Print all of the records. Exclude the images.
'''
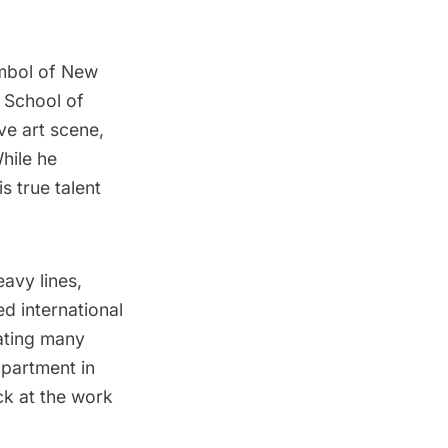
mbol of New
 School of
ive art scene,
While he
s true talent
eavy lines,
ed international
ating many
partment in
k at the work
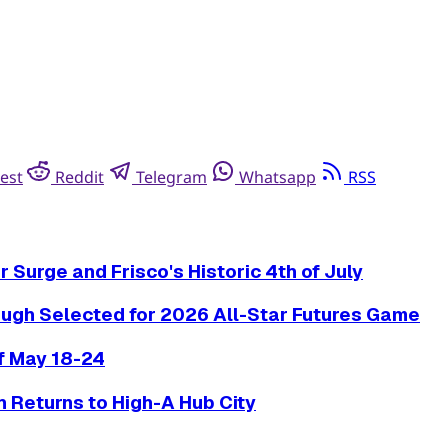
est
Reddit
Telegram
Whatsapp
RSS
Surge and Frisco's Historic 4th of July
ugh Selected for 2026 All-Star Futures Game
f May 18-24
 Returns to High-A Hub City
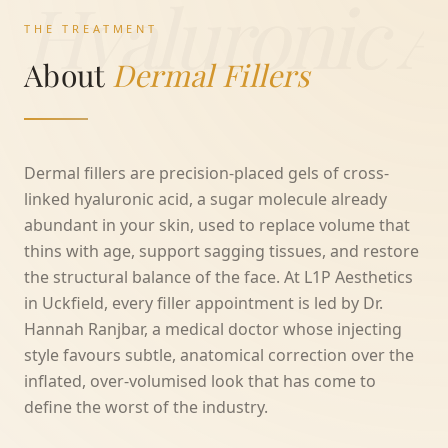
Hyaluronic A
THE TREATMENT
About
Dermal Fillers
Dermal fillers are precision-placed gels of cross-
linked hyaluronic acid, a sugar molecule already
abundant in your skin, used to replace volume that
thins with age, support sagging tissues, and restore
the structural balance of the face. At L1P Aesthetics
in Uckfield, every filler appointment is led by Dr.
Hannah Ranjbar, a medical doctor whose injecting
style favours subtle, anatomical correction over the
inflated, over-volumised look that has come to
define the worst of the industry.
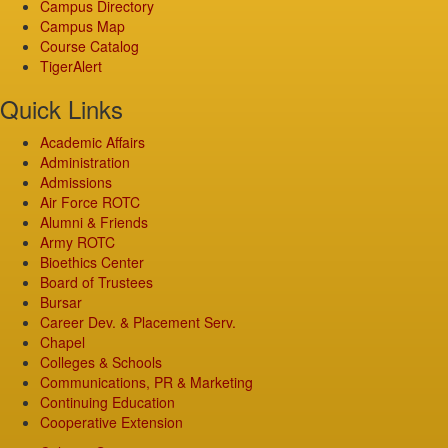
Campus Directory
Campus Map
Course Catalog
TigerAlert
Quick Links
Academic Affairs
Administration
Admissions
Air Force ROTC
Alumni & Friends
Army ROTC
Bioethics Center
Board of Trustees
Bursar
Career Dev. & Placement Serv.
Chapel
Colleges & Schools
Communications, PR & Marketing
Continuing Education
Cooperative Extension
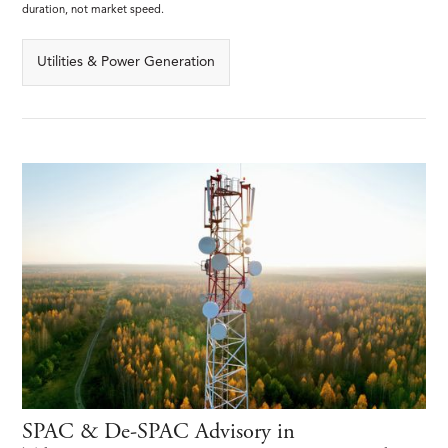
duration, not market speed.
Utilities & Power Generation
SPAC & De-SPAC Advisory in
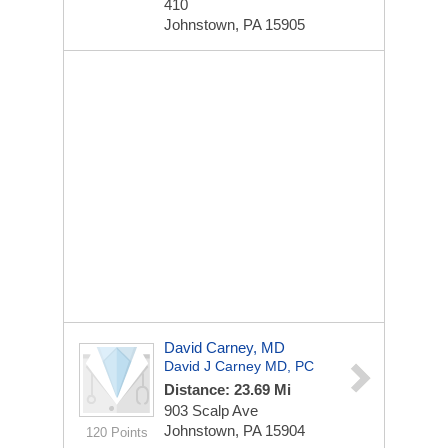
410
Johnstown, PA 15905
David Carney, MD
David J Carney MD, PC
Distance: 23.69 Mi
903 Scalp Ave
Johnstown, PA 15904
120 Points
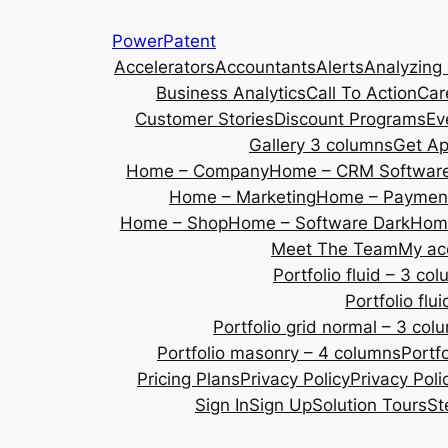
Skip
PowerPatent
to
Accelerators
Accountants
Alerts
Analyzing
content
Business Analytics
Call To Action
Car
Customer Stories
Discount Programs
Ev
Gallery 3 columns
Get A
Home – Company
Home – CRM Softwar
Home – Marketing
Home – Payment
Home – Shop
Home – Software Dark
Home
Meet The Team
My ac
Portfolio fluid – 3 co
Portfolio fl
Portfolio grid normal – 3 col
Portfolio masonry – 4 columns
Portf
Pricing Plans
Privacy Policy
Privacy Poli
Sign In
Sign Up
Solution Tours
St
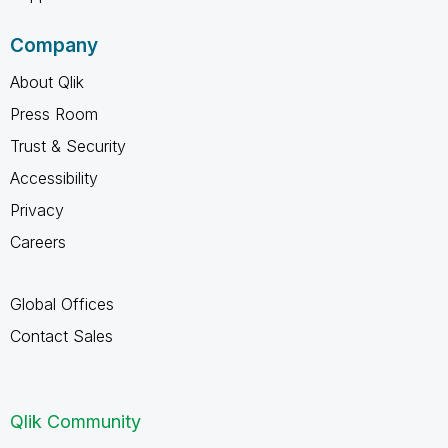
Company
About Qlik
Press Room
Trust & Security
Accessibility
Privacy
Careers
Global Offices
Contact Sales
Qlik Community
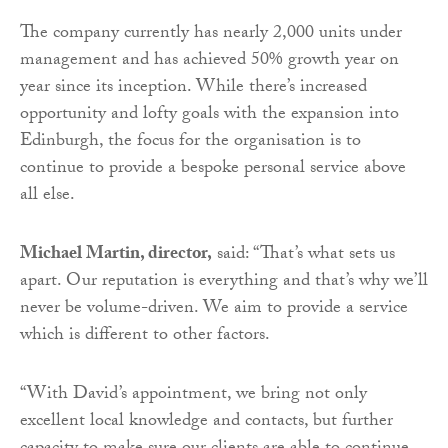
The company currently has nearly 2,000 units under
management and has achieved 50% growth year on
year since its inception. While there’s increased
opportunity and lofty goals with the expansion into
Edinburgh, the focus for the organisation is to
continue to provide a bespoke personal service above
all else.
Michael Martin, director,
said: “That’s what sets us
apart. Our reputation is everything and that’s why we’ll
never be volume-driven. We aim to provide a service
which is different to other factors.
“With David’s appointment, we bring not only
excellent local knowledge and contacts, but further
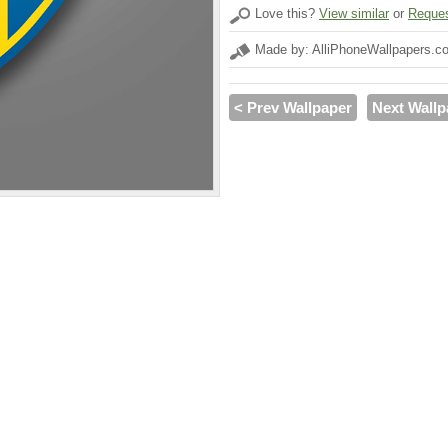
Love this?
View similar
or
Reques
Made by: AlliPhoneWallpapers.c
< Prev Wallpaper
Next Wallp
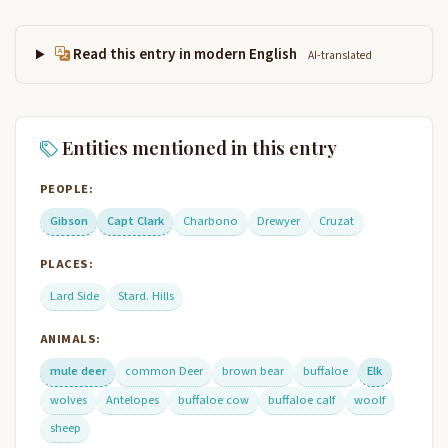
Read this entry in modern English
AI-translated
Entities mentioned in this entry
PEOPLE:
Gibson
Capt Clark
Charbono
Drewyer
Cruzat
PLACES:
Lard Side
Stard. Hills
ANIMALS:
mule deer
common Deer
brown bear
buffaloe
Elk
wolves
Antelopes
buffaloe cow
buffaloe calf
woolf
sheep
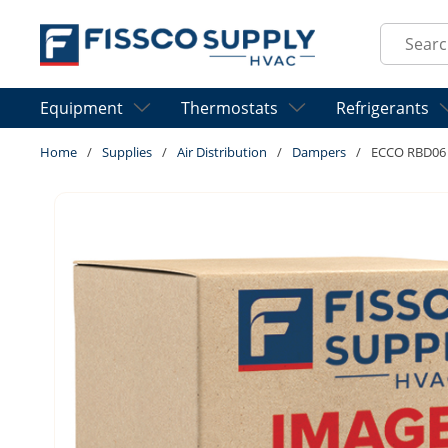
Skip to main content
Site Sear
Equipment
Thermostats
Refrigerants
Home
/
Supplies
/
Air Distribution
/
Dampers
/
ECCO RBD06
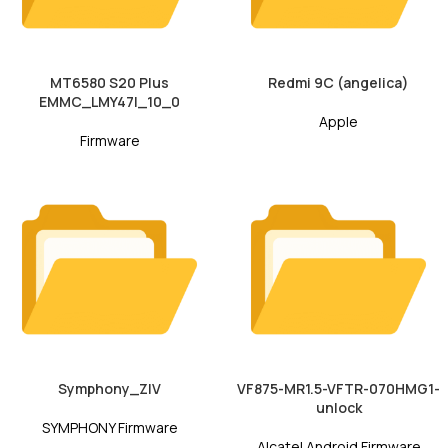
MT6580 S20 Plus
Redmi 9C (angelica)
EMMC_LMY47I_10_0
Apple
Firmware
Symphony_ZIV
VF875-MR1.5-VFTR-070HMG1-
unlock
SYMPHONY Firmware
Alcatel Android Firmware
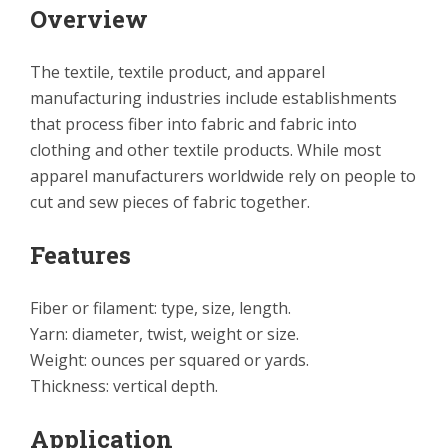
Overview
The textile, textile product, and apparel
manufacturing industries include establishments
that process fiber into fabric and fabric into
clothing and other textile products. While most
apparel manufacturers worldwide rely on people to
cut and sew pieces of fabric together.
Features
Fiber or filament: type, size, length.
Yarn: diameter, twist, weight or size.
Weight: ounces per squared or yards.
Thickness: vertical depth.
Application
'''
# Response to this task:
mbol of New
 School of
ive art scene,
While he
s true talent
eavy lines,
ed international
ating many
partment in
k at the work
est
Reddit
Telegram
Whatsapp
RSS
Surge and Frisco's Historic 4th of July
ugh Selected for 2026 All-Star Futures Game
f May 18-24
 Returns to High-A Hub City
Hyaluronic A
THE TREATMENT
About
Dermal Fillers
Dermal fillers are precision-placed gels of cross-
linked hyaluronic acid, a sugar molecule already
abundant in your skin, used to replace volume that
thins with age, support sagging tissues, and restore
the structural balance of the face. At L1P Aesthetics
in Uckfield, every filler appointment is led by Dr.
Hannah Ranjbar, a medical doctor whose injecting
style favours subtle, anatomical correction over the
inflated, over-volumised look that has come to
define the worst of the industry.
Campus Directory
Campus Map
Course Catalog
TigerAlert
Quick Links
Academic Affairs
Administration
Admissions
Air Force ROTC
Alumni & Friends
Army ROTC
Bioethics Center
Board of Trustees
Bursar
Career Dev. & Placement Serv.
Chapel
Colleges & Schools
Communications, PR & Marketing
Continuing Education
Cooperative Extension
duration, not market speed.
Utilities & Power Generation
SPAC & De-SPAC Advisory in
410
Johnstown, PA 15905
David Carney, MD
David J Carney MD, PC
Distance: 23.69 Mi
903 Scalp Ave
Johnstown, PA 15904
120 Points
Skip
PowerPatent
to
Accelerators
Accountants
Alerts
Analyzing
content
Business Analytics
Call To Action
Car
Customer Stories
Discount Programs
Ev
Gallery 3 columns
Get A
Home – Company
Home – CRM Softwar
Home – Marketing
Home – Payment
Home – Shop
Home – Software Dark
Home
Meet The Team
My ac
Portfolio fluid – 3 co
Portfolio fl
Portfolio grid normal – 3 col
Portfolio masonry – 4 columns
Portf
Pricing Plans
Privacy Policy
Privacy Poli
Sign In
Sign Up
Solution Tours
St
Company
About Qlik
Press Room
Trust & Security
Accessibility
Privacy
Careers
Global Offices
Contact Sales
Qlik Community
The company currently has nearly 2,000 units under
management and has achieved 50% growth year on
year since its inception. While there’s increased
opportunity and lofty goals with the expansion into
Edinburgh, the focus for the organisation is to
continue to provide a bespoke personal service above
all else.
Michael Martin, director,
said: “That’s what sets us
apart. Our reputation is everything and that’s why we’ll
never be volume-driven. We aim to provide a service
which is different to other factors.
“With David’s appointment, we bring not only
excellent local knowledge and contacts, but further
Love this?
View similar
or
Reques
Made by: AlliPhoneWallpapers.c
< Prev Wallpaper
Next Wallp
Read this entry in modern English
AI-translated
Entities mentioned in this entry
PEOPLE:
Gibson
Capt Clark
Charbono
Drewyer
Cruzat
PLACES:
Lard Side
Stard. Hills
ANIMALS:
mule deer
common Deer
brown bear
buffaloe
Elk
wolves
Antelopes
buffaloe cow
buffaloe calf
woolf
sheep
Skip to main content
Site Sear
Equipment
Thermostats
Refrigerants
Home
/
Supplies
/
Air Distribution
/
Dampers
/
ECCO RBD06
MT6580 S20 Plus
Redmi 9C (angelica)
EMMC_LMY47I_10_0
Apple
Firmware
Symphony_ZIV
VF875-MR1.5-VFTR-070HMG1-
unlock
SYMPHONY Firmware
Alcatel Android Firmware
Overview
The textile, textile product, and apparel
manufacturing industries include establishments
that process fiber into fabric and fabric into
clothing and other textile products. While most
apparel manufacturers worldwide rely on people to
cut and sew pieces of fabric together.
Features
Fiber or filament: type, size, length.
Yarn: diameter, twist, weight or size.
Weight: ounces per squared or yards.
Thickness: vertical depth.
Application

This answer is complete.